The discovery of long noncoding (lnc RNAs) provides a new insight into genome regulation . Generally, lncRNAs are transcripts with at least 200bp in length possessing no coding capacity, but are involved in the regulation of various biological processes, including plant growth and development, epigenetics, and the response to the stress, etc [2,3]. Based on the position of protein-coding genes and lnc RNAs, lnc RNAs can be classified into long intergenic noncoding RNAs (lincRNAs), long noncoding natural antisense transcripts (lncNATs), long intronic noncoding RNAs and overlapping lncRNAs . Today, lncRNAs have been regarded as a cryptic, but crucial regulator in genetic regulatory code .

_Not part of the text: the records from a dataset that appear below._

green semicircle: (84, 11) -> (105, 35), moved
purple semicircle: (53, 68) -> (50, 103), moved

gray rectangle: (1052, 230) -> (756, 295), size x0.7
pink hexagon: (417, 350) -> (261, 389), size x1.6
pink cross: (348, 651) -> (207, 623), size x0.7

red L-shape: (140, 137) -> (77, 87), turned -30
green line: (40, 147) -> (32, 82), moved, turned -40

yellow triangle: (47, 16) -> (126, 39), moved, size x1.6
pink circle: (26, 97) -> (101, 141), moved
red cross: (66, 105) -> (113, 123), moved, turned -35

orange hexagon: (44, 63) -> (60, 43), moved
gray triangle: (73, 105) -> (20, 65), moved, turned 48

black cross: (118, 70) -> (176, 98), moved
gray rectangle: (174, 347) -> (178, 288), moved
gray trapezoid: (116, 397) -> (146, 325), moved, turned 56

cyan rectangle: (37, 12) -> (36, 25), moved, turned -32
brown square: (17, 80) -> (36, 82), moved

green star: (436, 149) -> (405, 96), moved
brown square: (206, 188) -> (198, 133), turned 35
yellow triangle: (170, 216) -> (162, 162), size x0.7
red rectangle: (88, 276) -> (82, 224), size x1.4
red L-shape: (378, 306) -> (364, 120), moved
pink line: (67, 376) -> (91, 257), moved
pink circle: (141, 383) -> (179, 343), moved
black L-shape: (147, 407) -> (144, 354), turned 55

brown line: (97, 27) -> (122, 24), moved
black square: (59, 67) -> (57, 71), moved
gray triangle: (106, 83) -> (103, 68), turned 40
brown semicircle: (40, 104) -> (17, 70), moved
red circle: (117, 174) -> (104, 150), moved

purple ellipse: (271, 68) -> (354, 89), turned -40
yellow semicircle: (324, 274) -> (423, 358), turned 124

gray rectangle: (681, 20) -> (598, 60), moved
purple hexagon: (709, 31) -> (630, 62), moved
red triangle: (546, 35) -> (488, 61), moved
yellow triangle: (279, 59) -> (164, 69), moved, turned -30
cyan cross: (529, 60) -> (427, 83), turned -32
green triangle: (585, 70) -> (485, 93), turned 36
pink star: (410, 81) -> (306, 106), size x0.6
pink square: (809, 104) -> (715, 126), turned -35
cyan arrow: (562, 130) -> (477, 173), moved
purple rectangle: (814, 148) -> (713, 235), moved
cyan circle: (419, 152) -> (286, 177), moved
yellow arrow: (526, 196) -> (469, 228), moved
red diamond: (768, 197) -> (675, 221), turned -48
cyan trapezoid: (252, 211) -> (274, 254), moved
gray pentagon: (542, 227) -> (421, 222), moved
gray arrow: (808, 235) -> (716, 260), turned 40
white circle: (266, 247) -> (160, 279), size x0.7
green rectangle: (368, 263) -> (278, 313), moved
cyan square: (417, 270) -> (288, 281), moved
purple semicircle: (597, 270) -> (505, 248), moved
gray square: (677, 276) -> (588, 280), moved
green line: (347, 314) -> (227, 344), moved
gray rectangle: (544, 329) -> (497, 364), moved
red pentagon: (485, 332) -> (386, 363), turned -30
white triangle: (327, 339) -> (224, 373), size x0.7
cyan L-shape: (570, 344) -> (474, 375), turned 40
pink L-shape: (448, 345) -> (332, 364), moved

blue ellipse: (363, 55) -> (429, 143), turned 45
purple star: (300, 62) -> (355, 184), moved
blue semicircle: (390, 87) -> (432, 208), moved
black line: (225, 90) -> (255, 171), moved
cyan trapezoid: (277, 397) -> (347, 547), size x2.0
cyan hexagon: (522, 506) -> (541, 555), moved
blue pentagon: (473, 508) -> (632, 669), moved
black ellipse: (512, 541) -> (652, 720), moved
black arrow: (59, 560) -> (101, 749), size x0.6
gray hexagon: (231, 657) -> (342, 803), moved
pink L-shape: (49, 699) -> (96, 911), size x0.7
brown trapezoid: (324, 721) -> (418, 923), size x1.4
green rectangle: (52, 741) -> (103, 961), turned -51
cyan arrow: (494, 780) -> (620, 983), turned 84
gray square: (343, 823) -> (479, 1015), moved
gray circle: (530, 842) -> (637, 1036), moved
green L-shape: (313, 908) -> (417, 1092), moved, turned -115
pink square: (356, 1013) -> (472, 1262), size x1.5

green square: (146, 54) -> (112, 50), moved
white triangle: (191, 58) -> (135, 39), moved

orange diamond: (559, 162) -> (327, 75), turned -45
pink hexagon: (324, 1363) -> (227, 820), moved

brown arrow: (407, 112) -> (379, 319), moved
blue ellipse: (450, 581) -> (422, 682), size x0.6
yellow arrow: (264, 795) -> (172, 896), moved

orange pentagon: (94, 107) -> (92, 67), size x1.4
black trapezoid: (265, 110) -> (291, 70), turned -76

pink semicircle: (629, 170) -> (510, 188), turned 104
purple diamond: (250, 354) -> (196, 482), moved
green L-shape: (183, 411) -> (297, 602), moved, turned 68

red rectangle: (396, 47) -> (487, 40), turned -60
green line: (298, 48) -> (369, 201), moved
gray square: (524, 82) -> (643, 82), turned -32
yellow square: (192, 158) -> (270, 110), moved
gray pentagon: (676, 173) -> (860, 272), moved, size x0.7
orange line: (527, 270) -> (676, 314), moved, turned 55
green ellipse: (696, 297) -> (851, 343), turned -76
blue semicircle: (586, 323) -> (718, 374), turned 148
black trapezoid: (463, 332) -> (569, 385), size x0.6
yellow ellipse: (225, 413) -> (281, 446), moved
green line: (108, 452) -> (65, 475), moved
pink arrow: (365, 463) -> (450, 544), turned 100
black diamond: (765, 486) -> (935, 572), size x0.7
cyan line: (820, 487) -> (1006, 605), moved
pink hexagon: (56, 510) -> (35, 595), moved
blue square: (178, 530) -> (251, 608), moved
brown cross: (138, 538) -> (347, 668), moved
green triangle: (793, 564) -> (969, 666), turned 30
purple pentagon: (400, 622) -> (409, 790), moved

Now, the rapid advances in sequencing technology enable the identification of various RNAs possible. Studies have uncovered quite a number of noncoding RNAs in human (~61%–72%) [5,6], mouse (72%) , Drosophila melanogaster (16.8%) , and Arabidopsis thaliana (7.4%) . Wang et al. have identified 30,550 lincRNAs and 4,718 lncNATs, and lncNATs are mainly enriched in repetitive sequences in fiber development of cotton . In maize, 20,163 putative lncRNAs were identified and characterized and more than 90% were predicted to be the precursors of small RNAs . In Arabidopsis thaliana, 6,480 lincRNAs have been characterized with custom microarrays and RNA sequencing . Numerous lncRNAs have been identified in various species. For example, approximately 10,000 human lncRNAs were discovered by the GENCODE consortium  and some lncRNAs have been proved to be significant in influencing plant development, human disease and other biological process [11–15].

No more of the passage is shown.